AI Optimization & AutoML Tools focus on automating the process of applying machine learning to real-world problems. AutoML covers the complete pipeline, from the raw dataset to the deployable machine learning model. This simplifies the process of developing machine learning applications, particularly for non-experts, enabling a broader adoption of machine learning.
Google AutoML: Google AutoML, part of Google's AI Platform, is a suite of machine learning products that enables developers with limited machine learning expertise to train high-quality models. Google AutoML covers a wide range of applications including vision, natural language, and translation. One standout feature is AutoML Vision, which uses advanced deep learning techniques to train custom image recognition models. Similarly, AutoML Natural Language allows the creation of custom models for text classification, entity extraction, and sentiment analysis. Google AutoML leverages Google's state-of-the-art transfer learning and neural architecture search technology to provide high-quality models that can be fine-tuned to specific tasks.
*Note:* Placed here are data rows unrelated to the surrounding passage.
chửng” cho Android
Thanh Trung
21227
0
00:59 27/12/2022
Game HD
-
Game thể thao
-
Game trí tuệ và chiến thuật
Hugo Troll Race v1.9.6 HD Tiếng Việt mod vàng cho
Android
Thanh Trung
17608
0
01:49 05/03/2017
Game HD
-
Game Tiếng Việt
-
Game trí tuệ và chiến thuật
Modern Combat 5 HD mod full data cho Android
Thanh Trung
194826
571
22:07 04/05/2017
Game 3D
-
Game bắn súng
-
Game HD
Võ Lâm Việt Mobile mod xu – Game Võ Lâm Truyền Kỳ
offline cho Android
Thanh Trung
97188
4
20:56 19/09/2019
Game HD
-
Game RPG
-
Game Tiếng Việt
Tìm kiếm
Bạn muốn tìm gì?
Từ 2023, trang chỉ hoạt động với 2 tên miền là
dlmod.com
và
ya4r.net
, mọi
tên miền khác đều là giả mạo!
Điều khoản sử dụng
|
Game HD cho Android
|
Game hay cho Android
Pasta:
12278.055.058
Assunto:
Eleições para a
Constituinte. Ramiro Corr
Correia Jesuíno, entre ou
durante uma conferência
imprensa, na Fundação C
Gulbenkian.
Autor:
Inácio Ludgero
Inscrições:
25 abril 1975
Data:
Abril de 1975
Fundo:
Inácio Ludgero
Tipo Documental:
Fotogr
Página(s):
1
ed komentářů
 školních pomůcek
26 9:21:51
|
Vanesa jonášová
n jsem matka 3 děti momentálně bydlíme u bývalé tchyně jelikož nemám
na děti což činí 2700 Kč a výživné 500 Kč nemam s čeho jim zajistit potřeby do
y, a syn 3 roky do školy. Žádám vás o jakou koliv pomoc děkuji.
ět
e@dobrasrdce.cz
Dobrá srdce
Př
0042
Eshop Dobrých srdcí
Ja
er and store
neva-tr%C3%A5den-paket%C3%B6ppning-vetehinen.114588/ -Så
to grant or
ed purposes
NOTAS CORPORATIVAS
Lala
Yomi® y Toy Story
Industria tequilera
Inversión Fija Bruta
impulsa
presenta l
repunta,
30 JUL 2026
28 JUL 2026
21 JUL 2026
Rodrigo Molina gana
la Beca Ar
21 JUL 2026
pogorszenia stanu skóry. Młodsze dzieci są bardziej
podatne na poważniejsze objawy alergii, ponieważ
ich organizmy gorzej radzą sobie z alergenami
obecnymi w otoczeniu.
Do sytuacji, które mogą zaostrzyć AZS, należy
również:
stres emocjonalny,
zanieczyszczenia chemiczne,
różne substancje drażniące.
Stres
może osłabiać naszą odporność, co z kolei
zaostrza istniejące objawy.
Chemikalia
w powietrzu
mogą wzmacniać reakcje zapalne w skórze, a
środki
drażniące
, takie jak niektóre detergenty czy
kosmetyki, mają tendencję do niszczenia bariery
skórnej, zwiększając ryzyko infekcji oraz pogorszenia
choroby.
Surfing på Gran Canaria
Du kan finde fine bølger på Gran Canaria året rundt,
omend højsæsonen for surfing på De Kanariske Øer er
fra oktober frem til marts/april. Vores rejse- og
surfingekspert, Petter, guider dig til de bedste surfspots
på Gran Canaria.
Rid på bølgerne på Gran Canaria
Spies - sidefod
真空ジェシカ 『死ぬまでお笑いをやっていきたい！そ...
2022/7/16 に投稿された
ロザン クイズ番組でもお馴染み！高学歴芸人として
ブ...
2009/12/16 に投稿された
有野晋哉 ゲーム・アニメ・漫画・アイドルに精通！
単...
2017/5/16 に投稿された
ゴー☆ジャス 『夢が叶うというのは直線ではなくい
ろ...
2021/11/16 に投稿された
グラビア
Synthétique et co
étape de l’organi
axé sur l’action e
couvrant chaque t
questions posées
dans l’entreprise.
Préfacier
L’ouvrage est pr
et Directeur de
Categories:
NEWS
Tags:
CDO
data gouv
H2O.ai: H2O.ai is the creator of the H2O machine learning and AI platform, as well as H2O Driverless AI, which is an AI platform that uses automated machine learning to build models. H2O.ai's platform is widely used for predictive analytics. It provides a simple interface for running machine learning models and supports many common machine learning algorithms, including gradient boosted machines, random forest, deep learning, and generalized linear models. H2O Driverless AI takes automation further by automating some of the most difficult data science workflows, such as feature engineering and model validation.
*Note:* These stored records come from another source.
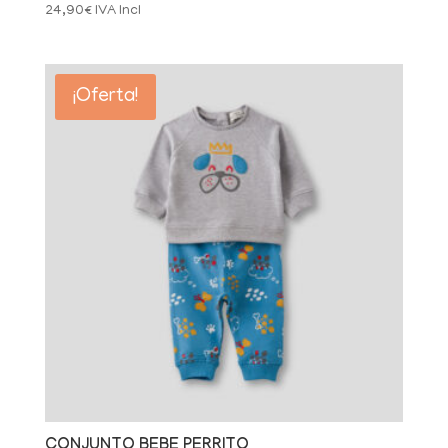
24,90
€
IVA Incl
¡Oferta!
CONJUNTO BEBE PERRITO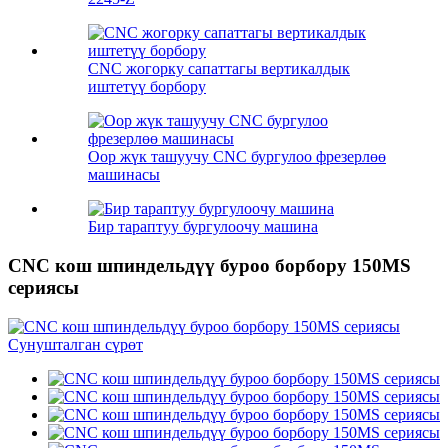
CNC жогорку сапаттагы вертикалдык
иштетүү борбору
Оор жүк ташуучу CNC бургулоо фрезерлөө
машинасы
Бир тараптуу бургулоочу машина
CNC кош шпиндельдүү буроо борбору 150MS
сериясы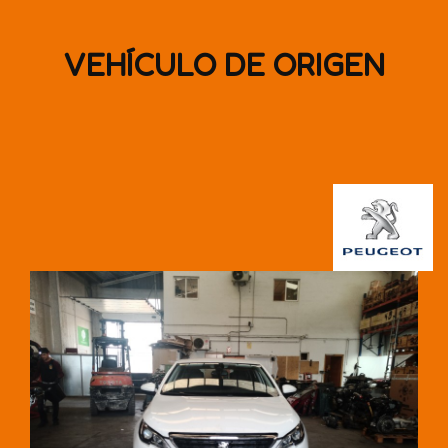
VEHÍCULO DE ORIGEN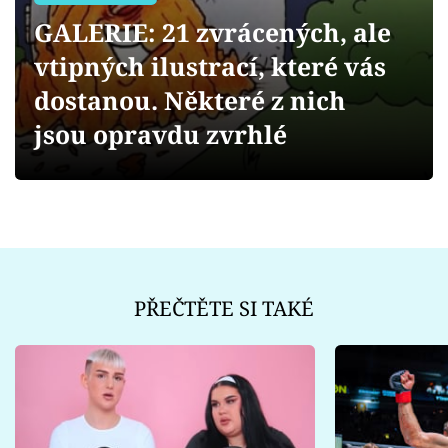
Sex a vztahy
GALERIE: 21 zvrácených, ale
Videa
vtipných ilustrací, které vás
dostanou. Některé z nich
Sledujte prima+
jsou opravdu zvrhlé
Přihlášení
Sledujte nás
PŘEČTĚTE SI TAKÉ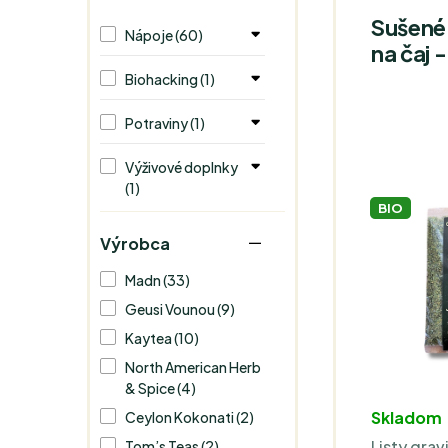
Sušené 
Nápoje (60)
na čaj 
Biohacking (1)
Potraviny (1)
Výživové doplnky
(1)
BIO
Výrobca
Madn (33)
Geusi Vounou (9)
Kaytea (10)
North American Herb
& Spice (4)
Skladom
Ceylon Kokonati (2)
Listy grav
Tom’s Teas (2)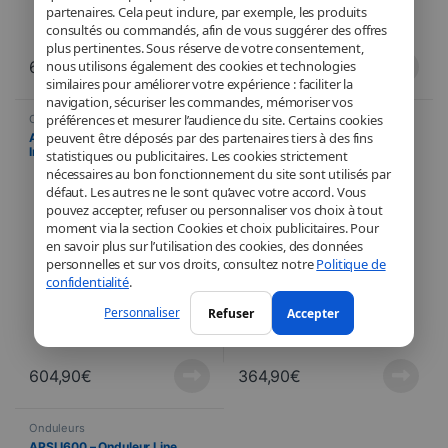
partenaires. Cela peut inclure, par exemple, les produits
consultés ou commandés, afin de vous suggérer des offres
plus pertinentes. Sous réserve de votre consentement,
nous utilisons également des cookies et technologies
64,90
€
34,90
€
similaires pour améliorer votre expérience : faciliter la
navigation, sécuriser les commandes, mémoriser vos
préférences et mesurer l’audience du site. Certains cookies
Onduleurs
Onduleurs
peuvent être déposés par des partenaires tiers à des fins
APSLI3000 – Onduleur Line
APSLI1500 – Onduleur Line
Interactive carré – APS
Interactive carré – APS
statistiques ou publicitaires. Les cookies strictement
MICROPOWER – 3000 VA
MICROPOWER – 1500 VA
nécessaires au bon fonctionnement du site sont utilisés par
défaut. Les autres ne le sont qu’avec votre accord. Vous
pouvez accepter, refuser ou personnaliser vos choix à tout
moment via la section Cookies et choix publicitaires. Pour
en savoir plus sur l’utilisation des cookies, des données
personnelles et sur vos droits, consultez notre
Politique de
confidentialité
.
Personnaliser
Refuser
Accepter
604,90
€
364,90
€
Onduleurs
APSLI600 – Onduleur Line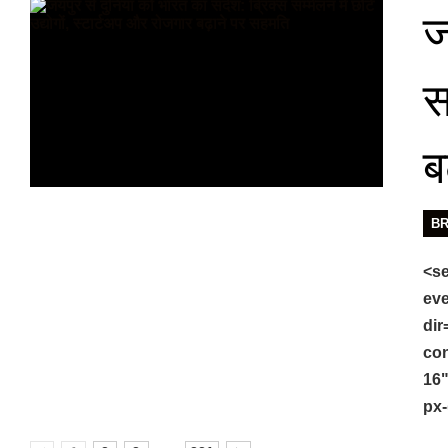
ज
स
ब
B
<se
eve
dir
con
16"
px-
DataRobot: DataRobot offers an enterprise AI platform that accelerates and democratizes data science by automating the end-to-end journey from data to value. The platform automates and simplifies the data science workflow, including data preparation, model building, and model deployment. DataRobot's AutoML platform is designed to produce high-quality machine learning models by automating best practices from top-ranked data scientists. It supports a wide variety of common machine learning algorithms and is designed to be used by data science teams to increase productivity and make better decisions faster.
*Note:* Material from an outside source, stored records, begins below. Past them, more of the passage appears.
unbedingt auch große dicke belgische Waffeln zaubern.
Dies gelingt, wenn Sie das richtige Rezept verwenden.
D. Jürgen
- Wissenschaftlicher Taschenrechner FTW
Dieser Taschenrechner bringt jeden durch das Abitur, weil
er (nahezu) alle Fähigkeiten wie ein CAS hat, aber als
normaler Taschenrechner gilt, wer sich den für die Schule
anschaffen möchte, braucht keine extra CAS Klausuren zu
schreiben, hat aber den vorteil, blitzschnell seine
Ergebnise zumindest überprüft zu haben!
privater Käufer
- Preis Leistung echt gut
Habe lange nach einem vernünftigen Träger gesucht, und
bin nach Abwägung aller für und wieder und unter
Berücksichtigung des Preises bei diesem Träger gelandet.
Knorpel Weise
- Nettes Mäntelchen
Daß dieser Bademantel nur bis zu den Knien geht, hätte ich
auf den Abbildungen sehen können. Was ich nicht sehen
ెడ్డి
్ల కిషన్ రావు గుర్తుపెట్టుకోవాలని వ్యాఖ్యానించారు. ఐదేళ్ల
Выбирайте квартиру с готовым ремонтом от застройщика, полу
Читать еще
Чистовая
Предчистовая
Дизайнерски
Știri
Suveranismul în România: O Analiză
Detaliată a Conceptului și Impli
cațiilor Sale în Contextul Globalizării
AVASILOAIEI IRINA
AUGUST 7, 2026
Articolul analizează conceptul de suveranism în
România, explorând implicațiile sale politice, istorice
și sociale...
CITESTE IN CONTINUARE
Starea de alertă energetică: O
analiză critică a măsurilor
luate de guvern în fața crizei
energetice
Optuna: Optuna is an open-source hyperparameter optimization framework meant for machine learning in Python. Hyperparameters are parameters that govern the training process and structure of machine learning models. Optuna provides an efficient way to search for optimal hyperparameters and includes several advanced features designed specifically for hyperparameter optimization. Optuna uses a unique approach to explore hyperparameters using Tree-structured Parzen Estimator (TPE) to suggest parameters that yield better results.
Hyperopt: Hyperopt is another open-source Python library for optimizing the hyperparameters of machine learning algorithms. It's designed to find the best hyperparameters for a machine learning model using either Random Search or Tree of Parzen Estimators. Hyperopt offers a flexible and efficient way to tune hyperparameters and can significantly improve the performance of machine learning models. The main selling point of Hyperopt is its ability to handle large and complex hyperparameter spaces and provide the best model configurations.
These AI Optimization and AutoML tools aim to simplify and automate the machine learning workflow, making it easier to build, optimize, and deploy machine learning models.